“To date we have not engaged directly with Time Warner Cable shareholders out of respect for the process and Time Warner Cable’s management and the board,” Alex Dudley, a spokesman, said in an interview. “But their unwillingness to engage leads us to conclude that we have to take our case directly to shareholders. We are doing that post-haste.”
Time Warner Cable’s largest shareholders (TWC:US) include Dodge & Cox Inc., Capital Group Cos. and T Rowe Price Group Inc. Stamford, Connecticut-based Charter, as part of its appeal to Time Warner Cable shareholders, held a conference call with analysts yesterday during which executives reiterated the merits of combining the two companies.

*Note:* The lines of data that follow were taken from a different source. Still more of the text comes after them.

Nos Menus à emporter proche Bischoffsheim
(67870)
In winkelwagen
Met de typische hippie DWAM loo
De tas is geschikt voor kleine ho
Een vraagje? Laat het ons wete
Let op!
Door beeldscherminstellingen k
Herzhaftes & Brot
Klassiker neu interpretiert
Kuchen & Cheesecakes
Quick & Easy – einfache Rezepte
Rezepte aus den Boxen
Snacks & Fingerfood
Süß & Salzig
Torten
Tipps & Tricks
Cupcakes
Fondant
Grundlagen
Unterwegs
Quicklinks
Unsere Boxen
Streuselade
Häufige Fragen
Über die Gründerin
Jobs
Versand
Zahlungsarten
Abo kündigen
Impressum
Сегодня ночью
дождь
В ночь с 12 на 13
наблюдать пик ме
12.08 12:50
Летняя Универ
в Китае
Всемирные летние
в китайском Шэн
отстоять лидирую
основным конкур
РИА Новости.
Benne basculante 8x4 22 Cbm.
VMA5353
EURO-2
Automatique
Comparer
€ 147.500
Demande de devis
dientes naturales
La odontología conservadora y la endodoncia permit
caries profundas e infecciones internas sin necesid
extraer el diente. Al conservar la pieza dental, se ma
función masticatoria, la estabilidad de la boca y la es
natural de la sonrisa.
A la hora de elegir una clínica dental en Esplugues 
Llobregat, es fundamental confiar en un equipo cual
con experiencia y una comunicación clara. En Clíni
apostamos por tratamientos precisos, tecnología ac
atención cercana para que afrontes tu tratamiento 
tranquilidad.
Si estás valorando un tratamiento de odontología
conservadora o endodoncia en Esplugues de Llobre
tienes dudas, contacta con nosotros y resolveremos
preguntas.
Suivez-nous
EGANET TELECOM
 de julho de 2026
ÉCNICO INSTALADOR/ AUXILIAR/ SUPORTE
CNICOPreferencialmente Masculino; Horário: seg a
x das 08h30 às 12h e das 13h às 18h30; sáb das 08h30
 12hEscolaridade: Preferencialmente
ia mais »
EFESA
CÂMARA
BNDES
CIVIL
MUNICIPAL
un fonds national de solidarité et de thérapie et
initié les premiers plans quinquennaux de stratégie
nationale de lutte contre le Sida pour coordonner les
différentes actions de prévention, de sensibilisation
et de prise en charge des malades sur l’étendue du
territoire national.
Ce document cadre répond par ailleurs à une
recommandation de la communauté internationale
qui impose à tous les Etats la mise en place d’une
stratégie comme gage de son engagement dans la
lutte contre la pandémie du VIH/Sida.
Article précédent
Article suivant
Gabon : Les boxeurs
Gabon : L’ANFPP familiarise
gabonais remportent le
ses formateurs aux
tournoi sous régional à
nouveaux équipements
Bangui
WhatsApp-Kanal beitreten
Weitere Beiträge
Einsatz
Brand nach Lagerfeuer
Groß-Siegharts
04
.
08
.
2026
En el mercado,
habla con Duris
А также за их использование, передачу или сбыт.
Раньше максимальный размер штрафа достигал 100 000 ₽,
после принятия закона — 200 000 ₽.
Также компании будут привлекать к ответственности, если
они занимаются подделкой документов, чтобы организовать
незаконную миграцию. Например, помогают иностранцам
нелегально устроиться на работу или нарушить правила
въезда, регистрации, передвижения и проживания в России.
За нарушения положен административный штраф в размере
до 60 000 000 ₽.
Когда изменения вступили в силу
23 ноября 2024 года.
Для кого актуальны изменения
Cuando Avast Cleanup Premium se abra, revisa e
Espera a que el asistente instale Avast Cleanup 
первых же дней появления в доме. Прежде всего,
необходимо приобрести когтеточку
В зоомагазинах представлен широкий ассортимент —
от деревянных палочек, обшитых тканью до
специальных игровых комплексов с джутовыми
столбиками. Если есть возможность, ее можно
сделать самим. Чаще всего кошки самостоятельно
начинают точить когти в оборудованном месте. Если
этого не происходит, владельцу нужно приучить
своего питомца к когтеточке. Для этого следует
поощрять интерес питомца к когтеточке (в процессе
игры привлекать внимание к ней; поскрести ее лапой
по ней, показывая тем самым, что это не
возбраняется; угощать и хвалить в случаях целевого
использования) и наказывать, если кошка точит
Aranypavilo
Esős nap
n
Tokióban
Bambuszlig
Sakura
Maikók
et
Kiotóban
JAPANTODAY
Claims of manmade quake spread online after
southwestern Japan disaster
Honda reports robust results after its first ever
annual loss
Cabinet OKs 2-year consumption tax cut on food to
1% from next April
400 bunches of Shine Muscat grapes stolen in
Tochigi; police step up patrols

Chief Operating Officer John Bickham referred to what he described as Time Warner Cable’s operational failures, citing rising subscriber losses and less than optimal investment in the company’s network.
“Time Warner Cable has had a failed operating strategy that is revealed by the fact they are losing video customers at an accelerated rate,” Bickham said. “This negative momentum isn’t simply the result of their operating plan over the last year -- it is the failed plan over the last half-decade.”
Time Warner Cable, based in New York, responded that there was nothing in Charter’s presentation and call yesterday “that changes the fact that its proposal is grossly inadequate,” according to a statement. “We are confident in our standalone plan and we are not going to let Charter steal the company.”
Time Warner Cable Chief Executive Officer Rob Marcus called Charter’s $132.50-a-share bid a “low-ball offer” in an interview Jan. 13. The proposal included $82.54 cash per share and $49.96 in stock, or 0.372 Charter shares, according to Charter’s presentation yesterday. Excluding debt, the deal would be worth about $37.3 billion.
Charter, the fourth-largest U.S. cable company, rose 2.3 percent to $137.34 in New York yesterday. Time Warner Cable, the second-largest U.S. cable provider, rose 2.7 percent to $136.
Time Warner Cable shareholders may be satisfied with an offer of $140 to $150 a share, according to price estimates compiled by Bloomberg from stock owners and analysts.